Initiating HAART with any one of four 3 x 5 drug choices leads to longest survival in San Francisco

This article is more than 20 years old. Click here for more recent articles on this topic

Attendees at a fascinating, but flawed, presentation at the end of the first day of the Fifteenth International AIDS Conference in Bangkok heard that San Franciscans with an AIDS diagnosis at some point between 1980 and 2002, and who initiated HAART with efavirenz and 3TC alongside either AZT or d4T, survived longer than those taking any other possible HAART regimen that was available prior to 2002. Individuals taking nevirapine with either of the nucleoside analogue backbones also had significantly better survival than patients who received PI-containing regimens.

The study from Johns Hopkins Bloomberg School of Public Health and the San Francisco Department of Public Health used citywide AIDS mortality surveillance data for this retrospective, matched, nested case-control study. In other words, 310 San Franciscans who died of AIDS prior to the end of 2002 (cases) were matched with 1,161 San Franciscans still living with an AIDS diagnosis in 2002 (controls) by year of AIDS diagnosis, the level and year of their earliest known CD4 count (within 100 cells/mm3), and controlled for CD4 count nearest to treatment initiation, age, injection drug use, and homelessness.

The aim of their study was to see whether the four World Health Organisation 3x5 drug options (efavirenz/3TC or nevirapine/3TC with either AZT or d4T) were the best initial treatment options in terms of survival. The researchers compared the odds of survival for regimens that were initiated after 1996 by at least ten individuals, comprising 39 different combinations, that included, at a minimum, one protease inhibitor (PI) or one non-nucleoside reverse transcriptase inhibitor (NNRTI).

Glossary

adjusted odds ratio (AOR)

Comparing one group with another, expresses differences in the odds of something happening. An odds ratio above 1 means something is more likely to happen in the group of interest; an odds ratio below 1 means it is less likely to happen. Similar to ‘relative risk’. 

protease inhibitor (PI)

Family of antiretrovirals which target the protease enzyme. Includes amprenavir, indinavir, lopinavir, ritonavir, saquinavir, nelfinavir, and atazanavir.

salvage therapy

Any treatment regimen used after a number of earlier regimens have failed. People with HIV who have experienced side-effects and/or developed resistance to many HIV drugs receive salvage therapy, sometimes consisting of a large number of medications.

matched

In a case-control study, a process to make the cases and the controls comparable with respect to extraneous factors. For example, each case is matched individually with a control subject on variables such as age, sex and HIV status. 

nucleoside

A precursor to a building block of DNA or RNA. Nucleosides must be chemically changed into nucleotides before they can be used to make DNA or RNA. 

Three of the four most common first-line regimens were, in fact, PI-based: d4T/3TC/nelfinavir (n = 151), AZT/3TC/nelfinavir (n = 148), AZT/3TC/indinavir (n = 142) and AZT/3TC/efavirenz (n = 122). However, the best survival outcomes were among individuals initiating treatment with d4T/3TC/efavirenz (n = 68, adjusted odds ratio [AOR] 0.35, p = 0.024) or AZT/3TC/efavirenz (n = 122, AOR 0.39, p = 0.013). Individuals initiating treatment with the two other WHO 3x5 regimens still had good survival outcomes (d4T/3TC/nevirapine: n = 68, AOR 0.52, p =0 .12; AZT/3TC/nevirapine: n = 73, AOR 0.68, p = 0.31) and the difference between the four regimens was not statistically significant. Of interest, d4T/3TC/saquinavir had the worst survival outcome of the 39 combinations analysed.

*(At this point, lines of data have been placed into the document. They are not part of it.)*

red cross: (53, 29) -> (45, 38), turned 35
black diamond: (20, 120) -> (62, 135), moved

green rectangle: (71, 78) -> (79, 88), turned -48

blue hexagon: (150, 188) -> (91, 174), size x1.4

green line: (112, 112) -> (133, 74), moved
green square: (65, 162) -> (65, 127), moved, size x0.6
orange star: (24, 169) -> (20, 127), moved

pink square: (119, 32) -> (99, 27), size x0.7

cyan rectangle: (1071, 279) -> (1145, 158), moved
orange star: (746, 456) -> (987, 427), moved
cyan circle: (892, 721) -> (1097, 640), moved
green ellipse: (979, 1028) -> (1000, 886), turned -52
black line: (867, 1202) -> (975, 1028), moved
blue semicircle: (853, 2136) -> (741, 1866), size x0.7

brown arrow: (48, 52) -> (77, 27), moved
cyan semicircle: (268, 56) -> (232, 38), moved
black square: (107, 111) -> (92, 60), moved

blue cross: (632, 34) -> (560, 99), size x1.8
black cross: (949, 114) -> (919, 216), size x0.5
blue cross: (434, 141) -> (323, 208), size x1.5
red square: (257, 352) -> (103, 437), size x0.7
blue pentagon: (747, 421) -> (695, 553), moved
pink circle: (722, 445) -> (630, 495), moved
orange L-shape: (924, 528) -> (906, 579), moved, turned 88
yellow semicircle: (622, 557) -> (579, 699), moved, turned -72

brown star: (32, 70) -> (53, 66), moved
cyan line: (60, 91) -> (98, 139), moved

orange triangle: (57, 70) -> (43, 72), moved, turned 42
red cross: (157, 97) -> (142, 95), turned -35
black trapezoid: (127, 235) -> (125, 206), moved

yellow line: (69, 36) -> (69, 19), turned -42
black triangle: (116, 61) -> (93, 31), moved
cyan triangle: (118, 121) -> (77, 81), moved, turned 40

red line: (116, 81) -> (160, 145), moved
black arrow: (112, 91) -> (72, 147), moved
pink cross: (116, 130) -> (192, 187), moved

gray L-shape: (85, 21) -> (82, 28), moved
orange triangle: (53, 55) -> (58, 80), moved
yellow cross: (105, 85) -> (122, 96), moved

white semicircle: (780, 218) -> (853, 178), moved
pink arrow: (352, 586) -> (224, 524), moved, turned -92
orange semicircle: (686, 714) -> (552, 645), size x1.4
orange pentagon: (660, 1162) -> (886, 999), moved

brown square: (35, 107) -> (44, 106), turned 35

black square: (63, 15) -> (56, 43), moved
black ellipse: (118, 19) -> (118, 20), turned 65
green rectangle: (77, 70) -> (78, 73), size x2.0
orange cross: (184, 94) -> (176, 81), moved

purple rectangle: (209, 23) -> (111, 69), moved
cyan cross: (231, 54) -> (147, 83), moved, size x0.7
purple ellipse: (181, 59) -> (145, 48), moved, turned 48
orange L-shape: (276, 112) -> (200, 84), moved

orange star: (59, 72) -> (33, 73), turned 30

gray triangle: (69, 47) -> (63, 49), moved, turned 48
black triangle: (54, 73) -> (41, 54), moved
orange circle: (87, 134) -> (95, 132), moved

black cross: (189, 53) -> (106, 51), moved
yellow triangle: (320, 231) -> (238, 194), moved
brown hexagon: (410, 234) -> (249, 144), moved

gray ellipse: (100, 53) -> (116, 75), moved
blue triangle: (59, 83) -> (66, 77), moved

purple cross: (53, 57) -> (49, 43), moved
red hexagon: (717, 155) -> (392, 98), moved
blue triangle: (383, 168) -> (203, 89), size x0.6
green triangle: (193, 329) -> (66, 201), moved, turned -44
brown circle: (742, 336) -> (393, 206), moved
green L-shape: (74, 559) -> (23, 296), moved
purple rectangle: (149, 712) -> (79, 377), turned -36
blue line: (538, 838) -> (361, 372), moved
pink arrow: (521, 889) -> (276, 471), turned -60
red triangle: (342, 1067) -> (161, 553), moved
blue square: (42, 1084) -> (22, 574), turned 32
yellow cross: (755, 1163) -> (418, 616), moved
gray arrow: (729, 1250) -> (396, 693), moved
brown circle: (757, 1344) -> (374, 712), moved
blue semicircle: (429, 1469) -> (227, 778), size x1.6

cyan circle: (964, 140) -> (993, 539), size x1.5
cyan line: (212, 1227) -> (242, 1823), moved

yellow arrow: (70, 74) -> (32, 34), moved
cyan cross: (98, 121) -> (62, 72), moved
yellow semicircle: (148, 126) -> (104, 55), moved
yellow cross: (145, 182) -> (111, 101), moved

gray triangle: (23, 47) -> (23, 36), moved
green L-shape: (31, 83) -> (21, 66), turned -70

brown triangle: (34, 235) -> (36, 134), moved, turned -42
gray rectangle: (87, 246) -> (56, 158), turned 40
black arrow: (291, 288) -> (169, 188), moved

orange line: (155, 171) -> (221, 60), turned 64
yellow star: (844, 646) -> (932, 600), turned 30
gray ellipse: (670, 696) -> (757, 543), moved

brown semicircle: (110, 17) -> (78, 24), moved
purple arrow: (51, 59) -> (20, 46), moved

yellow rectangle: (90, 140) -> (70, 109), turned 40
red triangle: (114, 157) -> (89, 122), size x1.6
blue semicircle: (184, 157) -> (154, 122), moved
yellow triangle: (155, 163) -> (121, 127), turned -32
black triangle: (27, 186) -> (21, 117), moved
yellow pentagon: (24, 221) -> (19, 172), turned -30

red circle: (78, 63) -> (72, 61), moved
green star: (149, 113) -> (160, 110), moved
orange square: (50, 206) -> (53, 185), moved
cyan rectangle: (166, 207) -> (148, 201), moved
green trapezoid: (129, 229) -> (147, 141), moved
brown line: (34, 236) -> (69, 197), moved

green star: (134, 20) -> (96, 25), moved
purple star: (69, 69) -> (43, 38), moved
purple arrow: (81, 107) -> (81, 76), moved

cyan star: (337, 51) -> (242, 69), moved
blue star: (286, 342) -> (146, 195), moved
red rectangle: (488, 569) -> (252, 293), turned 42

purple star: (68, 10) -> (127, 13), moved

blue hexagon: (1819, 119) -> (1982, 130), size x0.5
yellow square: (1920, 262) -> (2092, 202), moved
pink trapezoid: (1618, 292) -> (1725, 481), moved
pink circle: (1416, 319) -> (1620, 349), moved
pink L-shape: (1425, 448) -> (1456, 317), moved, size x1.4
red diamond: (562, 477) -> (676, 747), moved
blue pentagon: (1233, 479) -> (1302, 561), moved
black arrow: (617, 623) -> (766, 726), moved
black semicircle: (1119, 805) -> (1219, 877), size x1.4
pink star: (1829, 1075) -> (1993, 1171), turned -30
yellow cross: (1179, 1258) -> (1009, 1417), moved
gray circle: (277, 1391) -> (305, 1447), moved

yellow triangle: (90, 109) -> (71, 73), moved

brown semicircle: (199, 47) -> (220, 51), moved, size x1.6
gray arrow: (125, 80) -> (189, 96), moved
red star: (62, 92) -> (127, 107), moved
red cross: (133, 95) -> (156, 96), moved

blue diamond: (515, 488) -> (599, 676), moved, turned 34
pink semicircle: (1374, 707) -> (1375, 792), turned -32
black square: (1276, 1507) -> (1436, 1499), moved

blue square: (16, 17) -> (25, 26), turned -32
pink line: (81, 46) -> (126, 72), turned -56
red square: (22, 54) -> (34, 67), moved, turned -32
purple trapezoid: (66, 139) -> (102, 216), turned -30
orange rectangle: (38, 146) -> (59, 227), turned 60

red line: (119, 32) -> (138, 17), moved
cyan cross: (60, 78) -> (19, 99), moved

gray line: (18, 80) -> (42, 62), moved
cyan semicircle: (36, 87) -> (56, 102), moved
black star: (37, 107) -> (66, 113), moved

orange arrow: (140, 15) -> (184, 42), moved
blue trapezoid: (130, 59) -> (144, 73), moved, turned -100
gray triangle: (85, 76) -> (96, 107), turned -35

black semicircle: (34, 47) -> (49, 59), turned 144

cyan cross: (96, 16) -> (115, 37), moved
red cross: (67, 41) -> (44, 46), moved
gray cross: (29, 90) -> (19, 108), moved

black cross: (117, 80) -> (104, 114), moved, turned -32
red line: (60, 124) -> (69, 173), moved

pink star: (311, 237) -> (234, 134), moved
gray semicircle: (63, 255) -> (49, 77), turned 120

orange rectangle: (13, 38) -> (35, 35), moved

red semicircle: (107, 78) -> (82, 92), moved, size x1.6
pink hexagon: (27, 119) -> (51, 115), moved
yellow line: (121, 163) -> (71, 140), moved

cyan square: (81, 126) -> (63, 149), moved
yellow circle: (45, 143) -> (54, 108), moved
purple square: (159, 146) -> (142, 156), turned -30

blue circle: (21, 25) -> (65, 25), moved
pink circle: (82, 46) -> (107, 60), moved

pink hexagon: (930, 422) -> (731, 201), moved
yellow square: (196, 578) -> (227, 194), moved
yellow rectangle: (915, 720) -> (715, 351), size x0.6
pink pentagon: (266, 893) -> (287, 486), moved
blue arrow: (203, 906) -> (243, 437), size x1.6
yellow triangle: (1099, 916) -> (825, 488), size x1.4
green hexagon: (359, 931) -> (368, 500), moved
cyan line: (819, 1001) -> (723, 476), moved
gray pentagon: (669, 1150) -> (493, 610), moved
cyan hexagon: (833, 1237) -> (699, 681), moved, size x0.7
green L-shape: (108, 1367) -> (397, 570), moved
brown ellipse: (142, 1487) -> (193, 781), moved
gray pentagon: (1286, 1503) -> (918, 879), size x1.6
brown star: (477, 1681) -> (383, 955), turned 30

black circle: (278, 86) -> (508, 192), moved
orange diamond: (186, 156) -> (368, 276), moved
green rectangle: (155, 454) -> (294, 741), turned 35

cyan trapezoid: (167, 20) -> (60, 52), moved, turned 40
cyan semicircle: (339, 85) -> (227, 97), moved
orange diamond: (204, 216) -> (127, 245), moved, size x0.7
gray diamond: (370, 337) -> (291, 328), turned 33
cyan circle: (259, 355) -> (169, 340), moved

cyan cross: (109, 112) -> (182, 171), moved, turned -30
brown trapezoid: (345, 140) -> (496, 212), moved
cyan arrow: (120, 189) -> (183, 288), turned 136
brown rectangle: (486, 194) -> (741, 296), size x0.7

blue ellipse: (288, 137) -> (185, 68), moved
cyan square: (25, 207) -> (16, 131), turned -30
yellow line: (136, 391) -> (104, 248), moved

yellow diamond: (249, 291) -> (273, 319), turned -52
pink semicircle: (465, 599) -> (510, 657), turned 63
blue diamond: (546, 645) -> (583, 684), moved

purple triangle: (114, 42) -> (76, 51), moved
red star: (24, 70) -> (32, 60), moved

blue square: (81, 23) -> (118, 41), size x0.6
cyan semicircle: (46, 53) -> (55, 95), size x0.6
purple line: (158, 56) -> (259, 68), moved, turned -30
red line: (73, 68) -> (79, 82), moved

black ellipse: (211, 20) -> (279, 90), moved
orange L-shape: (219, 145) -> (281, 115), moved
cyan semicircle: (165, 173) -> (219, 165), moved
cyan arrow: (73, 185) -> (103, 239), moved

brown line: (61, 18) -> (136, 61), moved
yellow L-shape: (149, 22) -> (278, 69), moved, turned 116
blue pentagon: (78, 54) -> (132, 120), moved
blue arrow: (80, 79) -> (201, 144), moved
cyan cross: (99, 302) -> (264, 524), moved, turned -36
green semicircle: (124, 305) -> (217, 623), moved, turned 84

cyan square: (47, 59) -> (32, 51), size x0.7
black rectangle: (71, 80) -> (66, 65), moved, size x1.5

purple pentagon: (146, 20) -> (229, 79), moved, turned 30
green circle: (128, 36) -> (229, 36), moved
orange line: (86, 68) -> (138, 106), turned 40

However, the researchers’ conclusion that the survival data could be compared between San Francisco – where people with HIV had a myriad of second- and third-line and salvage therapy options after the failure of their first-line treatment – and resource-limited countries where, currently, few second-line options are available, was found to be flawed in the question and answer session that followed.

Principal investigator, Sanny Chen, did concede that this was not a randomised clinical trial, and no data on adherence, gender, subsequent changes in regimens, side effects or viral loads were included in the analysis, and amended her conclusion that the 3x5 regimens are “well chosen,” with the proviso that this should be “interpreted with caution.”

Nevertheless, the fact that San Franciscans who initiated HAART with NNRTI-based triple therapy did better long-term suggests that initiating antiretroviral therapy with a PI-sparing regimen appears to lead to longer survival in well-resourced settings where resistance testing and a myriad of second- and third-line and salvage treatment options are available. Whether HAART based around the NNRTIs, efavirenz and nevirapine, and 3TC – all of which have a low genetic barrier to resistance – are the best long-term options for the 3x5 programme remains to be seen.

Reference

Chen SY et al. Which antiretroviral regimens yield the best odds of survival in San Francisco? XV International AIDS Conference, Bangkok, abstract MoOrC1082, 2004.